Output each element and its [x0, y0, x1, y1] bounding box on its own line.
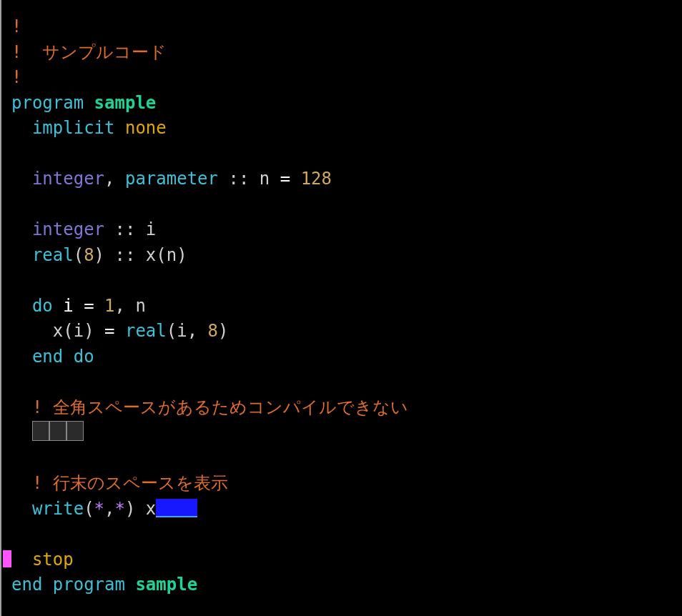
fullwidth-space-marker — [66, 421, 84, 441]
code-line[interactable] — [11, 446, 408, 472]
code-line[interactable]: ! サンプルコード — [11, 40, 408, 66]
token: ! — [11, 16, 21, 36]
code-editor[interactable]: !! サンプルコード!program sample implicit none … — [0, 0, 682, 616]
code-line[interactable]: real(8) :: x(n) — [11, 243, 408, 269]
code-line[interactable]: x(i) = real(i, 8) — [11, 319, 408, 344]
code-line[interactable] — [11, 192, 408, 218]
token: , — [104, 499, 114, 519]
token: i — [53, 296, 84, 316]
token: ) — [218, 321, 228, 341]
token: write — [32, 499, 84, 519]
indent — [11, 397, 32, 417]
code-line[interactable]: ! 行末のスペースを表示 — [11, 471, 408, 497]
code-line[interactable] — [11, 522, 408, 547]
indent — [11, 422, 32, 442]
token: integer — [32, 169, 104, 189]
token: = — [104, 321, 114, 341]
code-line[interactable] — [11, 141, 408, 167]
code-line[interactable]: end do — [11, 344, 408, 370]
indent — [11, 219, 32, 239]
token: stop — [32, 550, 74, 570]
code-line[interactable]: do i = 1, n — [11, 294, 408, 319]
token: = — [84, 296, 94, 316]
indent — [11, 550, 32, 570]
token: real — [32, 245, 74, 265]
token: ) :: x(n) — [94, 245, 187, 265]
code-line[interactable]: program sample — [11, 91, 408, 116]
token: ! サンプルコード — [11, 42, 167, 62]
token: none — [125, 118, 167, 138]
token: 128 — [301, 169, 332, 189]
indent — [11, 347, 32, 367]
token: * — [115, 499, 125, 519]
token: 8 — [208, 321, 218, 341]
indent — [11, 473, 32, 493]
token: :: n — [218, 169, 280, 189]
token: parameter — [125, 169, 218, 189]
token: end do — [32, 347, 94, 367]
token: (i, — [167, 321, 208, 341]
indent — [11, 321, 53, 341]
code-line[interactable]: write(*,*) x — [11, 497, 408, 522]
code-line[interactable]: ! — [11, 14, 408, 40]
token: ( — [74, 245, 84, 265]
token — [94, 296, 104, 316]
token: sample — [94, 93, 157, 113]
token: , n — [115, 296, 146, 316]
fullwidth-space-marker — [32, 421, 49, 441]
token: = — [280, 169, 290, 189]
code-line[interactable]: end program sample — [11, 572, 408, 598]
token — [115, 321, 125, 341]
code-line[interactable]: ! — [11, 65, 408, 91]
indent — [11, 118, 32, 138]
token: ! 全角スペースがあるためコンパイルできない — [32, 397, 408, 417]
code-line[interactable] — [11, 369, 408, 395]
indent — [11, 499, 32, 519]
cursor-position-marker — [3, 550, 11, 567]
code-line[interactable] — [11, 420, 408, 446]
token: x(i) — [53, 321, 104, 341]
token: * — [94, 499, 104, 519]
code-line[interactable]: ! 全角スペースがあるためコンパイルできない — [11, 395, 408, 421]
token — [290, 169, 300, 189]
token: :: i — [104, 219, 156, 239]
token: end program — [11, 575, 135, 595]
token: real — [125, 321, 167, 341]
token: sample — [135, 575, 197, 595]
code-line[interactable]: integer :: i — [11, 217, 408, 243]
indent — [11, 245, 32, 265]
code-line[interactable]: stop — [11, 547, 408, 573]
token: ! — [11, 67, 21, 87]
code-line[interactable]: integer, parameter :: n = 128 — [11, 167, 408, 192]
token: integer — [32, 219, 104, 239]
indent — [11, 296, 32, 316]
token: ) x — [125, 499, 156, 519]
code-line[interactable]: implicit none — [11, 116, 408, 141]
code-line[interactable] — [11, 268, 408, 294]
token: ( — [84, 499, 94, 519]
token: 1 — [104, 296, 114, 316]
token: , — [104, 169, 125, 189]
token: implicit — [32, 118, 125, 138]
token: do — [32, 296, 53, 316]
token: program — [11, 93, 94, 113]
gutter — [1, 0, 11, 616]
indent — [11, 169, 32, 189]
fullwidth-space-marker — [49, 421, 66, 441]
token: 8 — [84, 245, 94, 265]
code-area[interactable]: !! サンプルコード!program sample implicit none … — [11, 14, 408, 598]
trailing-whitespace-marker — [156, 499, 197, 517]
token: ! 行末のスペースを表示 — [32, 473, 228, 493]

▬▬▬▬▬▬▬▬▬▬

*WORK TO COMPLETE*:
Pictures stay out; everything else in the listing above is to be repeated exactly.

*ANSWER SPACE*:
Output each element and its [x0, y0, x1, y1] bounding box on its own line.
fullwidth-space-marker — [66, 421, 84, 441]
code-line[interactable] — [11, 446, 408, 472]
code-line[interactable]: ! サンプルコード — [11, 40, 408, 66]
token: ! — [11, 16, 21, 36]
code-editor[interactable]: !! サンプルコード!program sample implicit none … — [0, 0, 682, 616]
code-line[interactable]: real(8) :: x(n) — [11, 243, 408, 269]
code-line[interactable]: x(i) = real(i, 8) — [11, 319, 408, 344]
code-line[interactable] — [11, 192, 408, 218]
token: , — [104, 499, 114, 519]
token: i — [53, 296, 84, 316]
token: ) — [218, 321, 228, 341]
token: write — [32, 499, 84, 519]
indent — [11, 397, 32, 417]
code-line[interactable]: ! 行末のスペースを表示 — [11, 471, 408, 497]
code-line[interactable] — [11, 522, 408, 547]
indent — [11, 422, 32, 442]
token: integer — [32, 169, 104, 189]
token: = — [104, 321, 114, 341]
code-line[interactable] — [11, 141, 408, 167]
code-line[interactable]: end do — [11, 344, 408, 370]
indent — [11, 219, 32, 239]
token: stop — [32, 550, 74, 570]
code-line[interactable]: do i = 1, n — [11, 294, 408, 319]
token: = — [84, 296, 94, 316]
indent — [11, 550, 32, 570]
token: real — [32, 245, 74, 265]
token: ) :: x(n) — [94, 245, 187, 265]
code-line[interactable]: program sample — [11, 91, 408, 116]
token: ! サンプルコード — [11, 42, 167, 62]
token: none — [125, 118, 167, 138]
token: 128 — [301, 169, 332, 189]
indent — [11, 347, 32, 367]
token: * — [115, 499, 125, 519]
token: 8 — [208, 321, 218, 341]
indent — [11, 473, 32, 493]
token: :: n — [218, 169, 280, 189]
token: parameter — [125, 169, 218, 189]
token: end do — [32, 347, 94, 367]
token: (i, — [167, 321, 208, 341]
indent — [11, 321, 53, 341]
code-line[interactable]: write(*,*) x — [11, 497, 408, 522]
code-line[interactable]: ! — [11, 14, 408, 40]
token: ( — [74, 245, 84, 265]
token — [94, 296, 104, 316]
token: sample — [94, 93, 157, 113]
token: , n — [115, 296, 146, 316]
fullwidth-space-marker — [32, 421, 49, 441]
token: = — [280, 169, 290, 189]
code-line[interactable]: end program sample — [11, 572, 408, 598]
token — [115, 321, 125, 341]
code-line[interactable]: ! — [11, 65, 408, 91]
indent — [11, 118, 32, 138]
token: ! 全角スペースがあるためコンパイルできない — [32, 397, 408, 417]
code-line[interactable] — [11, 369, 408, 395]
indent — [11, 499, 32, 519]
cursor-position-marker — [3, 550, 11, 567]
code-line[interactable] — [11, 420, 408, 446]
token: x(i) — [53, 321, 104, 341]
token: * — [94, 499, 104, 519]
code-line[interactable]: ! 全角スペースがあるためコンパイルできない — [11, 395, 408, 421]
token — [290, 169, 300, 189]
token: :: i — [104, 219, 156, 239]
token: end program — [11, 575, 135, 595]
token: real — [125, 321, 167, 341]
token: sample — [135, 575, 197, 595]
code-line[interactable]: integer :: i — [11, 217, 408, 243]
indent — [11, 245, 32, 265]
code-line[interactable]: stop — [11, 547, 408, 573]
token: ! — [11, 67, 21, 87]
code-line[interactable]: integer, parameter :: n = 128 — [11, 167, 408, 192]
token: integer — [32, 219, 104, 239]
indent — [11, 296, 32, 316]
token: ) x — [125, 499, 156, 519]
code-line[interactable]: implicit none — [11, 116, 408, 141]
code-line[interactable] — [11, 268, 408, 294]
token: ( — [84, 499, 94, 519]
token: 1 — [104, 296, 114, 316]
token: , — [104, 169, 125, 189]
token: implicit — [32, 118, 125, 138]
token: do — [32, 296, 53, 316]
token: program — [11, 93, 94, 113]
gutter — [1, 0, 11, 616]
indent — [11, 169, 32, 189]
fullwidth-space-marker — [49, 421, 66, 441]
token: 8 — [84, 245, 94, 265]
code-area[interactable]: !! サンプルコード!program sample implicit none … — [11, 14, 408, 598]
trailing-whitespace-marker — [156, 499, 197, 517]
token: ! 行末のスペースを表示 — [32, 473, 228, 493]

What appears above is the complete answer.